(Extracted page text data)
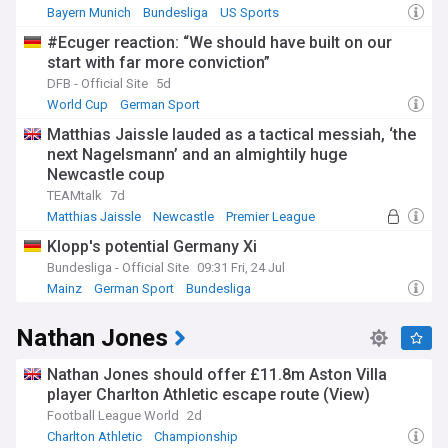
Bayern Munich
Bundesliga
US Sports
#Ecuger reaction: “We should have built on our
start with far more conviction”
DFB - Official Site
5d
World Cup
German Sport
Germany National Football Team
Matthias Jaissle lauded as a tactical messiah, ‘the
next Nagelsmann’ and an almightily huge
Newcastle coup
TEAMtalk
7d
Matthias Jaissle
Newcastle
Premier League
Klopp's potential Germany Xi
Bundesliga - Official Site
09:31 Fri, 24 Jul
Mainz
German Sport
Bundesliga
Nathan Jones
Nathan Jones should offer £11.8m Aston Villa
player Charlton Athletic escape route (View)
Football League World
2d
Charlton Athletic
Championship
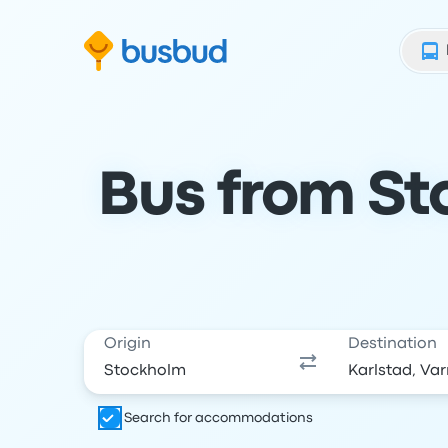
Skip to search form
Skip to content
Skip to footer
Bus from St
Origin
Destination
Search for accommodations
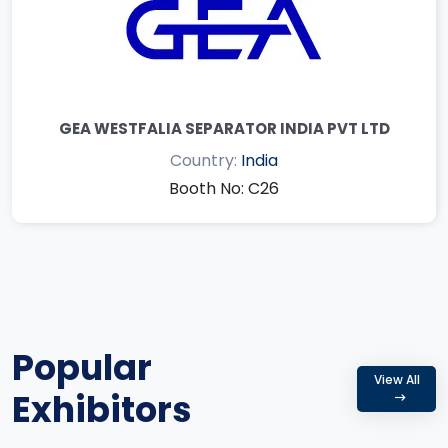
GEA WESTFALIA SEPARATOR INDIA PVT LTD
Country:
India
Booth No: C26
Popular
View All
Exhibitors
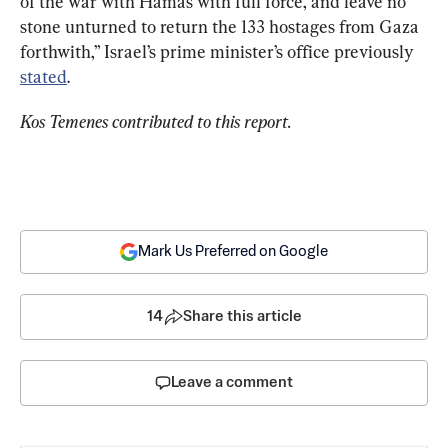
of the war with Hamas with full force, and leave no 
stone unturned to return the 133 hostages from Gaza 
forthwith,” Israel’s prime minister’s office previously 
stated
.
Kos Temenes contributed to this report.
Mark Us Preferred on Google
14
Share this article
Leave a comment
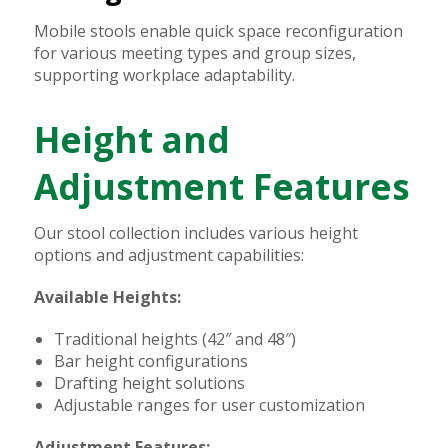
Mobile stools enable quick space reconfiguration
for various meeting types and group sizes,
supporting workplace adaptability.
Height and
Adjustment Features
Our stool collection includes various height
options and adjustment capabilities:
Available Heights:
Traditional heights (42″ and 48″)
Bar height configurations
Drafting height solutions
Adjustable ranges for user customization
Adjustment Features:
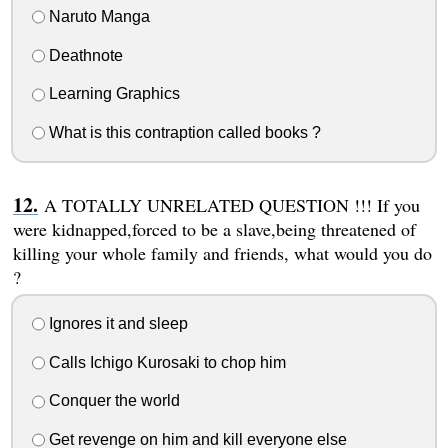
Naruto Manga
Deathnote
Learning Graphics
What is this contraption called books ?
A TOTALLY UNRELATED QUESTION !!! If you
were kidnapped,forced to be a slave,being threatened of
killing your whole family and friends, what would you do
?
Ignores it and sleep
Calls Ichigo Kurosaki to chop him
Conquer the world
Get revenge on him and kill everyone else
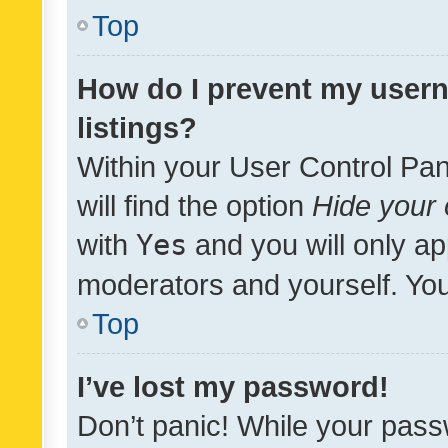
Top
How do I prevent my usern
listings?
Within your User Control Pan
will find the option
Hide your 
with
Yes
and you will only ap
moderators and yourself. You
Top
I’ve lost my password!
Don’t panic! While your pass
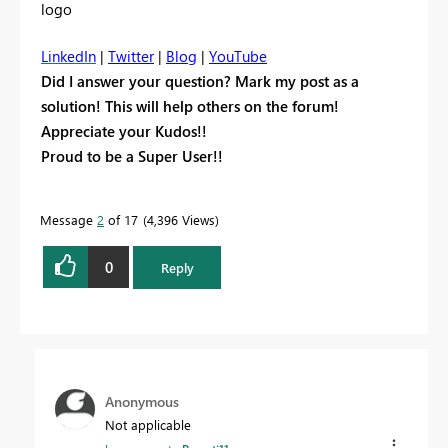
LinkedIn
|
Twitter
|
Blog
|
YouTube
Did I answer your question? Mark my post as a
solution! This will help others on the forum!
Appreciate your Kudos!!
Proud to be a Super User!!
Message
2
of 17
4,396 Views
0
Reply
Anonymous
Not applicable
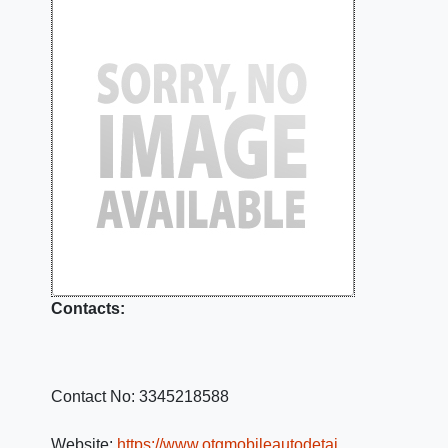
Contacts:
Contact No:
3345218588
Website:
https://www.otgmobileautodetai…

-- TRY IT --
When copying the data above, repeat every word exactly and drop the pictures.

-- ANSWER TO THIS PROBLEM --
Bayern Munich
Bundesliga
US Sports
#Ecuger reaction: “We should have built on our
start with far more conviction”
DFB - Official Site
5d
World Cup
German Sport
Germany National Football Team
Matthias Jaissle lauded as a tactical messiah, ‘the
next Nagelsmann’ and an almightily huge
Newcastle coup
TEAMtalk
7d
Matthias Jaissle
Newcastle
Premier League
Klopp's potential Germany Xi
Bundesliga - Official Site
09:31 Fri, 24 Jul
Mainz
German Sport
Bundesliga
Nathan Jones
Nathan Jones should offer £11.8m Aston Villa
player Charlton Athletic escape route (View)
Football League World
2d
Charlton Athletic
Championship
Skip to search form
Skip to content
Skip to footer
Bus from St
Origin
Destination
Search for accommodations
GEA WESTFALIA SEPARATOR INDIA PVT LTD
Country:
India
Booth No: C26
Popular
View All
Exhibitors
of the war with Hamas with full force, and leave no 
stone unturned to return the 133 hostages from Gaza 
forthwith,” Israel’s prime minister’s office previously 
stated
.
Kos Temenes contributed to this report.
Mark Us Preferred on Google
14
Share this article
Leave a comment
Mobile stools enable quick space reconfiguration
for various meeting types and group sizes,
supporting workplace adaptability.
Height and
Adjustment Features
Our stool collection includes various height
options and adjustment capabilities:
Available Heights:
Traditional heights (42″ and 48″)
Bar height configurations
Drafting height solutions
Adjustable ranges for user customization
Adjustment Features:
Naruto Manga
Deathnote
Learning Graphics
What is this contraption called books ?
A TOTALLY UNRELATED QUESTION !!! If you
were kidnapped,forced to be a slave,being threatened of
killing your whole family and friends, what would you do
?
Ignores it and sleep
Calls Ichigo Kurosaki to chop him
Conquer the world
Get revenge on him and kill everyone else
Top
How do I prevent my usern
listings?
Within your User Control Pan
will find the option
Hide your 
with
Yes
and you will only ap
moderators and yourself. You
Top
I’ve lost my password!
Don’t panic! While your pass
LinkedIn
|
Twitter
|
Blog
|
YouTube
Did I answer your question? Mark my post as a
solution! This will help others on the forum!
Appreciate your Kudos!!
Proud to be a Super User!!
Message
2
of 17
4,396 Views
0
Reply
Anonymous
Not applicable
Contacts:
Contact No:
3345218588
Website:
https://www.otgmobileautodetai…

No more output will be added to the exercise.